Task brief ▸ Take every line containing "your" from the material and copy it.

Extracted records ▸
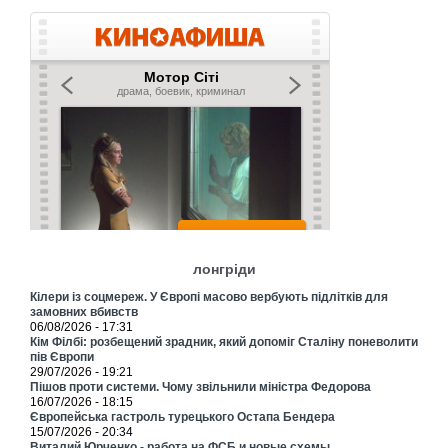
лонгріди
Кілери із соцмереж. У Європі масово вербують підлітків для
замовних вбивств
06/08/2026 - 17:31
Кім Філбі: розбещений зрадник, який допоміг Сталіну поневолити
пів Європи
29/07/2026 - 19:21
Пішов проти системи. Чому звільнили міністра Федорова
16/07/2026 - 18:15
Європейська гастроль турецького Остапа Бендера
15/07/2026 - 20:34
Виталий Юрченко - работа на ФСБ и новые схемы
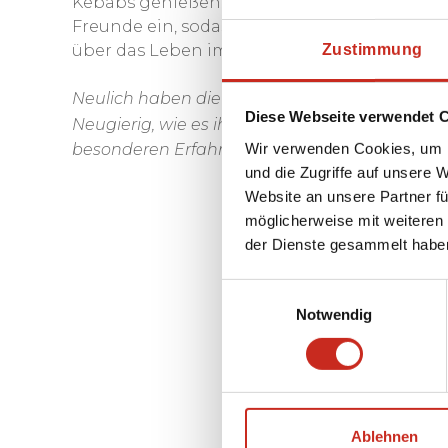
Kebabs genießen. Selbstverständlich sind au
Freunde ein, sodass Sie eine ganze Gesells
Zustimmung
über das Leben im Iran erfahren.
Neulich haben die Kolleginnen Rosalie und Sar
Diese Webseite verwendet 
Neugierig, wie es ihnen ergangen ist? In
ihrem
Wir verwenden Cookies, um I
besonderen Erfahrung.
und die Zugriffe auf unsere 
Website an unsere Partner fü
möglicherweise mit weiteren
der Dienste gesammelt habe
Einwilligungsauswahl
Notwendig
Ablehnen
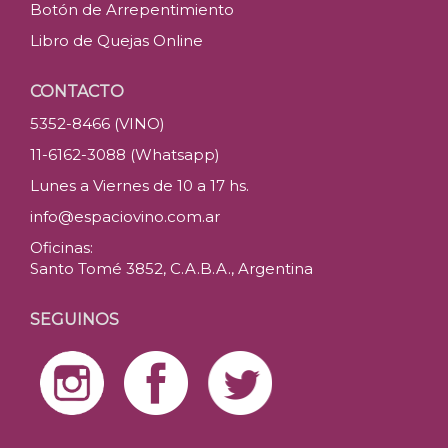
Botón de Arrepentimiento
Libro de Quejas Online
CONTACTO
5352-8466 (VINO)
11-6162-3088 (Whatsapp)
Lunes a Viernes de 10 a 17 hs.
info@espaciovino.com.ar
Oficinas:
Santo Tomé 3852, C.A.B.A., Argentina
SEGUINOS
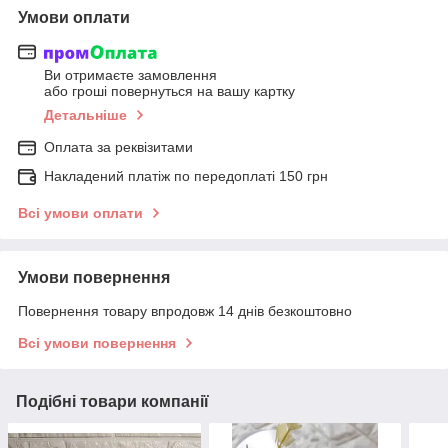
Умови оплати
Ви отримаєте замовлення
або гроші повернуться на вашу картку
Детальніше
Оплата за реквізитами
Накладений платіж по передоплаті 150 грн
Всі умови оплати
Умови повернення
Повернення товару впродовж 14 днів безкоштовно
Всі умови повернення
Подібні товари компанії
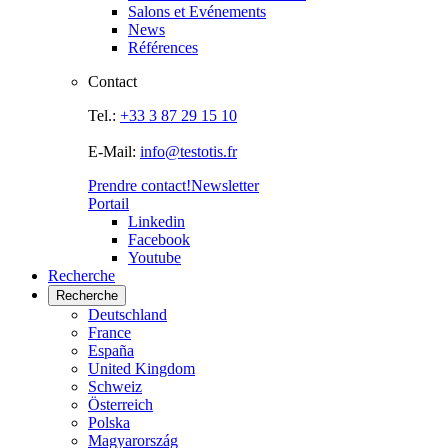
Salons et Evénements
News
Références
Contact
Tel.:
+33 3 87 29 15 10
E-Mail:
info@testotis.fr
Prendre contact!
Newsletter
Portail
Linkedin
Facebook
Youtube
Recherche
Recherche
Deutschland
France
España
United Kingdom
Schweiz
Österreich
Polska
Magyarország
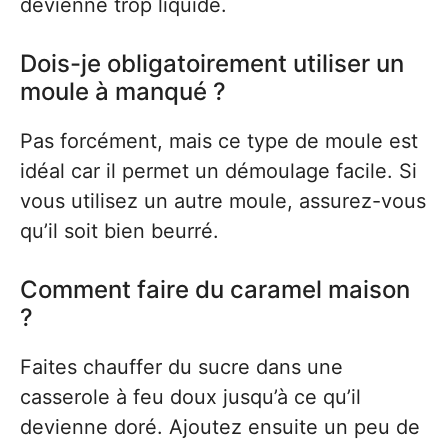
devienne trop liquide.
Dois-je obligatoirement utiliser un
moule à manqué ?
Pas forcément, mais ce type de moule est
idéal car il permet un démoulage facile. Si
vous utilisez un autre moule, assurez-vous
qu’il soit bien beurré.
Comment faire du caramel maison
?
Faites chauffer du sucre dans une
casserole à feu doux jusqu’à ce qu’il
devienne doré. Ajoutez ensuite un peu de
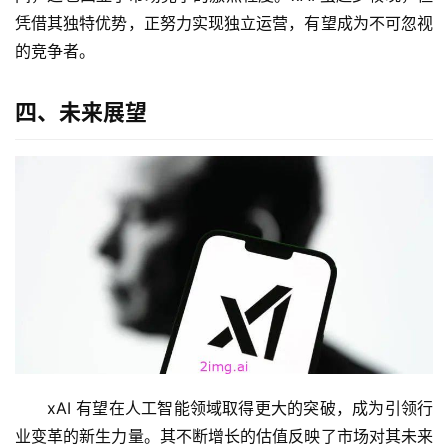
凭借其独特优势，正努力实现独立运营，有望成为不可忽视
的竞争者。
四、未来展望
xAI 有望在人工智能领域取得更大的突破，成为引领行
业变革的新生力量。其不断增长的估值反映了市场对其未来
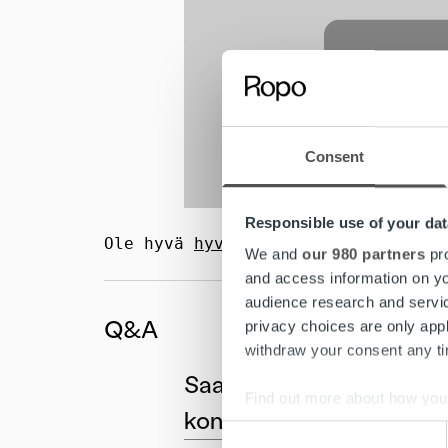
Consent
Responsible use of your dat
Ole hyvä 
hyväksy markkinointieväst
We and
our 980 partners
pro
and access information on yo
audience research and servi
Q&A
privacy choices are only app
withdraw your consent any tim
Saako raportointityökalus
Find out more about how your
konkurssitapaukset?
Consent
We use cookies to personalis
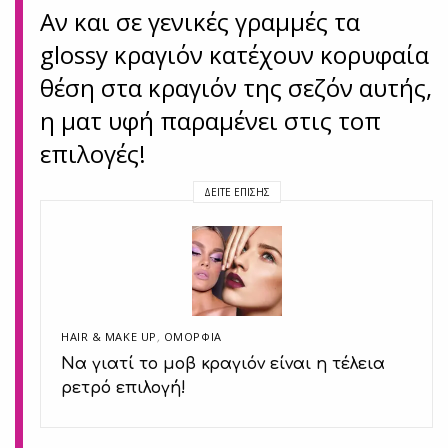
Αν και σε γενικές γραμμές τα
glossy κραγιόν κατέχουν κορυφαία
θέση στα κραγιόν της σεζόν αυτής,
η ματ υφή παραμένει στις τοπ
επιλογές!
ΔΕΊΤΕ ΕΠΊΣΗΣ
HAIR & MAKE UP
,
ΟΜΟΡΦΙΑ
Να γιατί το μοβ κραγιόν είναι η τέλεια
ρετρό επιλογή!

Reply to the task ▸
Responsible use of your dat
withdraw your consent any tim
Find out more about how your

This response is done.